Obernolte argued for a balanced federal framework, one that protects against misuse while preserving the entrepreneurial spirit that drives the tech sector. He then hung out a rhetorical help-wanted sign for AI knowledgeable representatives and advisors.

“You are honoring fully half of the computer scientists in Congress tonight,” Obernolte quipped. “That’s not enough. We are underrepresented. We need reinforcements. Please send them to us, because we are embarking on this journey of regulating these technologies. And I don’t have to tell you that Congress isn’t particularly a fast-acting agency…but, unfortunately, that landscape is not very compatible with the landscape of fast-moving innovative technologies like artificial intelligence.

AI’s Speed – and Its Disruption

Ted Lieu (image credit: Stewart Wolpin/TWICE)

Rep. Ted Lieu, Obernolte’s Democratic counterpart on the AI Task Force, focused on the unprecedented pace of change and its broader societal implications.

“AI has been and will continue to be incredibly disruptive, mostly in a good way,” Lieu insisted. “We certainly have to put guardrails on it, because even the most advanced large language model is still hallucinating. But we’re not going to be able to fix it with AI or technology-specific legislation. It’s going to be much broader than that… We just [have to] make sure that when people get something disrupting their lives and maybe fall down, we help them get up again to become good members of society.”

Disruption as a Discipline

Reggie Fils-Aimé (image credit: Stewart Wolpin/TWICE)

From the industry side, former Nintendo CEO Reggie Fils-Aimé offered a complementary perspective, framing innovation not as a singular breakthrough but as an ongoing process.

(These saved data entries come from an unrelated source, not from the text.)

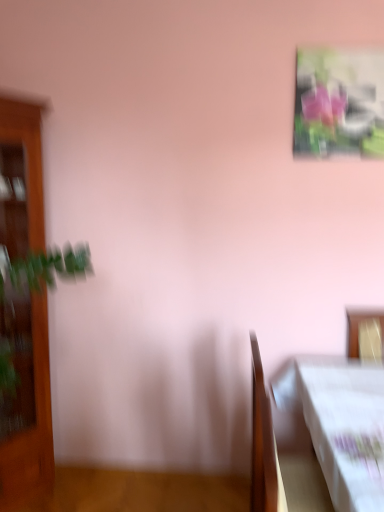 Question: Does wooden cabinet at left have a larger size compared to wooden table at lower right?

Choices:
 (A) no
 (B) yes

Answer: (B)

Question: Are wooden cabinet at left and wooden table at lower right far apart?

Choices:
 (A) no
 (B) yes

Answer: (B)

Question: Is wooden cabinet at left shorter than wooden table at lower right?

Choices:
 (A) yes
 (B) no

Answer: (B)

Question: Is wooden cabinet at left next to wooden table at lower right?

Choices:
 (A) yes
 (B) no

Answer: (B)

Question: Is wooden cabinet at left positioned in front of wooden table at lower right?

Choices:
 (A) yes
 (B) no

Answer: (B)

Question: From the image's perspective, is metallic glossy picture frame at upper right positioned above or below wooden cabinet at left?

Choices:
 (A) below
 (B) above

Answer: (B)

Question: Is metallic glossy picture frame at upper right wider or thinner than wooden cabinet at left?

Choices:
 (A) thin
 (B) wide

Answer: (A)

Question: From a real-world perspective, is metallic glossy picture frame at upper right physically located above or below wooden cabinet at left?

Choices:
 (A) below
 (B) above

Answer: (B)

Question: Does point (359, 151) appear closer or farther from the camera than point (34, 129)?

Choices:
 (A) farther
 (B) closer

Answer: (A)

Question: Considering their positions, is wooden table at lower right located in front of or behind metallic glossy picture frame at upper right?

Choices:
 (A) front
 (B) behind

Answer: (A)

Question: Is point (370, 476) closer or farther from the camera than point (326, 53)?

Choices:
 (A) farther
 (B) closer

Answer: (B)

Question: Based on their positions, is wooden table at lower right located to the left or right of metallic glossy picture frame at upper right?

Choices:
 (A) left
 (B) right

Answer: (A)

Question: In terms of size, does wooden table at lower right appear bigger or smaller than metallic glossy picture frame at upper right?

Choices:
 (A) big
 (B) small

Answer: (A)

Question: Is wooden table at lower right wider or thinner than wooden cabinet at left?

Choices:
 (A) thin
 (B) wide

Answer: (A)

Question: Do you think wooden table at lower right is within wooden cabinet at left, or outside of it?

Choices:
 (A) outside
 (B) inside

Answer: (A) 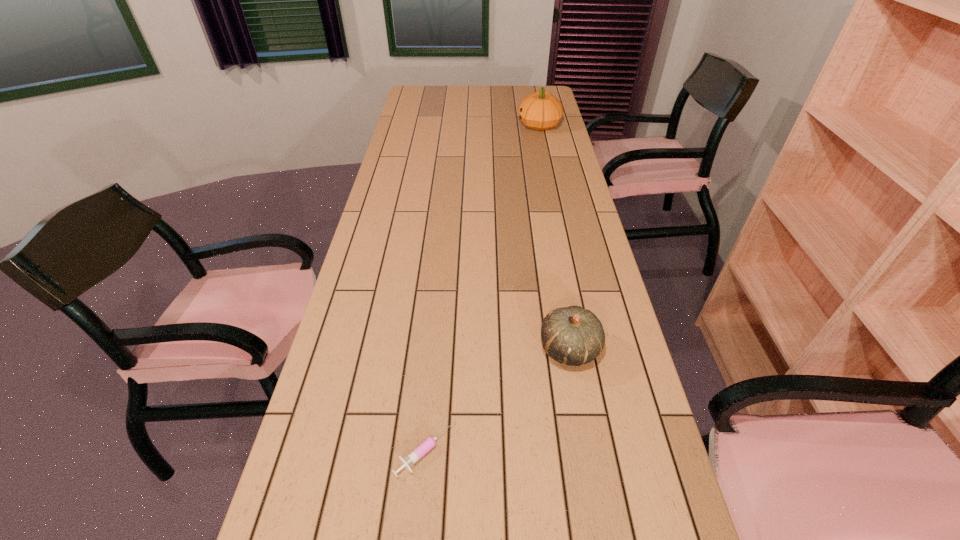 Identify the location of free space located 0.150m on the back of the syringe. (433, 365).

Identify the location of free spot at the far edge of the desktop. Image resolution: width=960 pixels, height=540 pixels. (516, 92).

Locate an element on the screen. vacant area at the left edge is located at coordinates (382, 210).

In the image, there is a desktop. Identify the location of vacant region at the right edge. (576, 222).

Find the location of a particular element. The height and width of the screenshot is (540, 960). vacant space at the far right corner of the desktop is located at coordinates (524, 89).

Where is `free space that is in between the taller gourd and the shortest object`? This screenshot has height=540, width=960. free space that is in between the taller gourd and the shortest object is located at coordinates (482, 288).

Where is `vacant region between the shorter gourd and the nearest object`? This screenshot has height=540, width=960. vacant region between the shorter gourd and the nearest object is located at coordinates (497, 399).

You are a GUI agent. You are given a task and a screenshot of the screen. Output one action in this format:
    pyautogui.click(x=<x>, y=<y>)
    Task: Click on the unoccupied area between the syringe and the shorter gourd
    
    Given the screenshot: What is the action you would take?
    pyautogui.click(x=497, y=399)

Locate an element on the screen. free point between the shorter gourd and the leftmost object is located at coordinates (497, 399).

At what (x,y) coordinates should I click in order to perform the action: click on vacant area that lies between the nearer gourd and the leftmost object. Please return your answer as a coordinate pair (x, y). The height and width of the screenshot is (540, 960). Looking at the image, I should click on (497, 399).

“Disruption…is a practice, it’s a mindset,” he philosophized. “It’s consistent work across every function of a company, including engineers, marketers, and product leaders. Everyone must feel responsible for changing the status quo in consumer electronics. The companies that win aren’t the ones that innovate once. They’re the ones that build a culture where innovation happens over and over.”

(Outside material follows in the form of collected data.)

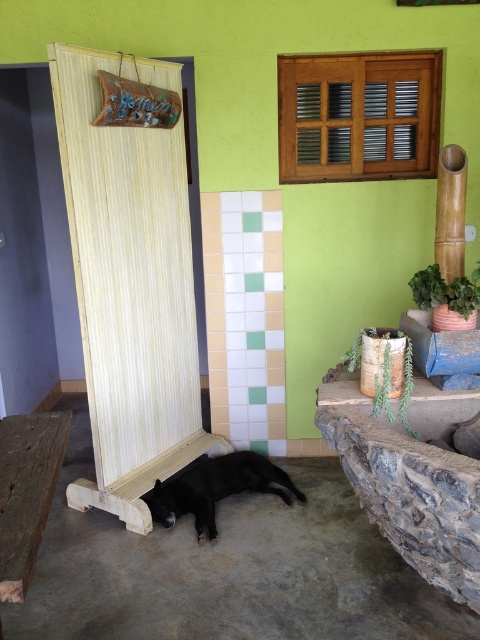 Between wooden screen at left and rustic wooden bench at lower left, which one has less height?

Standing shorter between the two is rustic wooden bench at lower left.

Is wooden screen at left above rustic wooden bench at lower left?

Yes, wooden screen at left is above rustic wooden bench at lower left.

Is point (91, 52) farther from viewer compared to point (33, 493)?

Yes.

Locate an element on the screen. The width and height of the screenshot is (480, 640). wooden screen at left is located at coordinates (130, 285).

Can you confirm if rustic wooden bench at lower left is thinner than black matte dog at lower center?

Yes, rustic wooden bench at lower left is thinner than black matte dog at lower center.

Is the position of rustic wooden bench at lower left less distant than that of black matte dog at lower center?

Yes, rustic wooden bench at lower left is closer to the viewer.

Who is more forward, (x=45, y=449) or (x=212, y=524)?

Point (x=45, y=449) is in front.

Locate an element on the screen. The image size is (480, 640). rustic wooden bench at lower left is located at coordinates (26, 492).

Does wooden screen at left appear under black matte dog at lower center?

Actually, wooden screen at left is above black matte dog at lower center.

Locate an element on the screen. This screenshot has height=640, width=480. wooden screen at left is located at coordinates click(x=130, y=285).

Image resolution: width=480 pixels, height=640 pixels. I want to click on wooden screen at left, so click(130, 285). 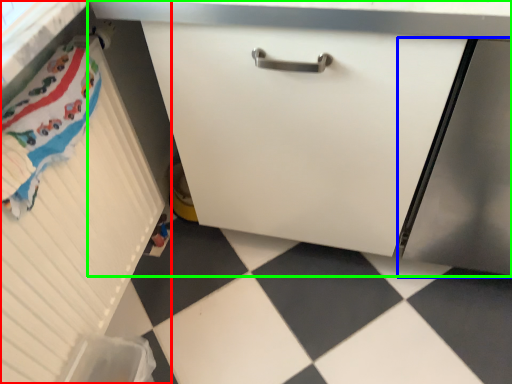 Question: Based on their relative distances, which object is nearer to cabinetry (highlighted by a red box)? Choose from screen door (highlighted by a blue box) and cabinetry (highlighted by a green box).

Choices:
 (A) screen door
 (B) cabinetry

Answer: (B) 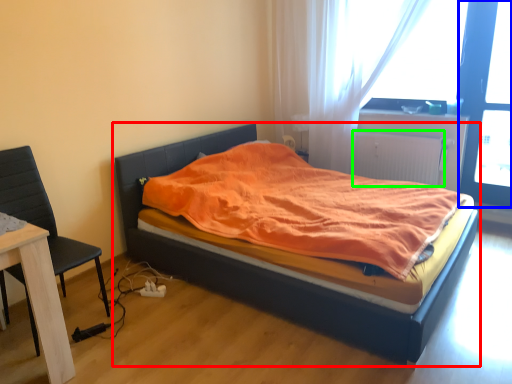 Question: Which is farther away from bed (highlighted by a red box)? screen door (highlighted by a blue box) or radiator (highlighted by a green box)?

Choices:
 (A) screen door
 (B) radiator

Answer: (A) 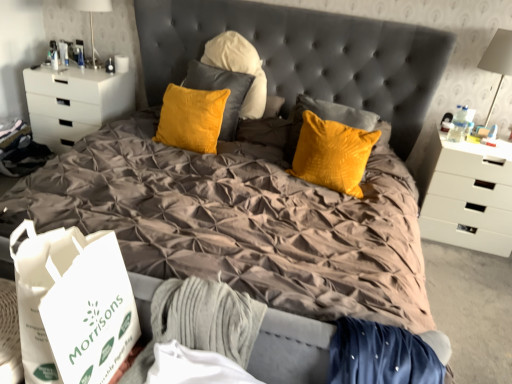 Question: Considering the positions of white matte chest of drawers at left, placed as the 2th chest of drawers when sorted from right to left, and white glossy table lamp at upper left, arranged as the first table lamp when viewed from the left, in the image, is white matte chest of drawers at left, placed as the 2th chest of drawers when sorted from right to left, taller or shorter than white glossy table lamp at upper left, arranged as the first table lamp when viewed from the left,?

Choices:
 (A) tall
 (B) short

Answer: (A)

Question: Considering the positions of point (59, 109) and point (102, 3), is point (59, 109) closer or farther from the camera than point (102, 3)?

Choices:
 (A) farther
 (B) closer

Answer: (A)

Question: Estimate the real-world distances between objects in this image. Which object is farther from the white glossy table lamp at upper left, arranged as the first table lamp when viewed from the left?

Choices:
 (A) white paper bag at lower left
 (B) white plastic table lamp at upper right, the second table lamp in the top-to-bottom sequence
 (C) white matte chest of drawers at right, the 2th chest of drawers when ordered from left to right
 (D) white matte chest of drawers at left, placed as the 2th chest of drawers when sorted from right to left

Answer: (C)

Question: Estimate the real-world distances between objects in this image. Which object is closer to the white plastic table lamp at upper right, the 2th table lamp viewed from the back?

Choices:
 (A) white matte chest of drawers at right, the 2th chest of drawers when ordered from left to right
 (B) white paper bag at lower left
 (C) white glossy table lamp at upper left, which is the 2th table lamp from bottom to top
 (D) white matte chest of drawers at left, placed as the 2th chest of drawers when sorted from right to left

Answer: (A) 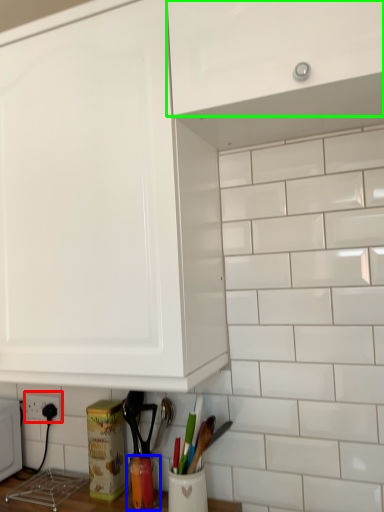 Question: Which is nearer to the electric outlet (highlighted by a red box)? appliance (highlighted by a blue box) or cabinetry (highlighted by a green box).

Choices:
 (A) appliance
 (B) cabinetry

Answer: (A)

The night’s closing speaker, Alexis Ohanian, Reddit co-founder and venture investor, brought the discussion squarely back to AI, and to what he sees as a defining moment for the country.

“We have these emerging technologies like artificial intelligence, but also things like quantum computing that are going to fundamentally reshape the landscape of our economy, our society, and our national security,” Ohanian remarked. “We have to make sure that Congress does the job of regulating these new technologies the right way.”

One possibly overwhelming challenge is the public’s antagonism toward AI. “AI polls worse than every single individual elected official in America,” Ohanian observed only half in jest while reiterating the need for the U.S. to not only lead in AI, but change the public’s poor perception of the technology. “The fact that it’s technology which so many of us believe could truly change the world in so many profound ways is seen this poorly, is a real threat… [What] will change people’s opinions is the way that we ideally shepherd this technology and show them the value that it can create.”

Ending on Immigration – and Opportunity

Left to Right: Kinsey Fabrizio, Alexis Ohanian, Michael Petricone, Gary Shapiro (image credit: Stewart Wolpin/TWICE)

Ohanian closed on a more personal note, tying the American innovation story to immigration. He emotionally noted that he, the son of an undocumented immigrant, went on to co-found a multibillion-dollar company employing thousands of Americans.

“This country absolutely needs secure borders,” Ohanian acknowledged. “[But] for so many people who are here, they need a pathway. And please, before we generalize, and before we demonize, and before we villainize, just remember that the people who appreciate this country, often more than those of us who are lucky enough to be born here, like myself, are the ones who had to earn their way in. Let’s not lose sight of that.”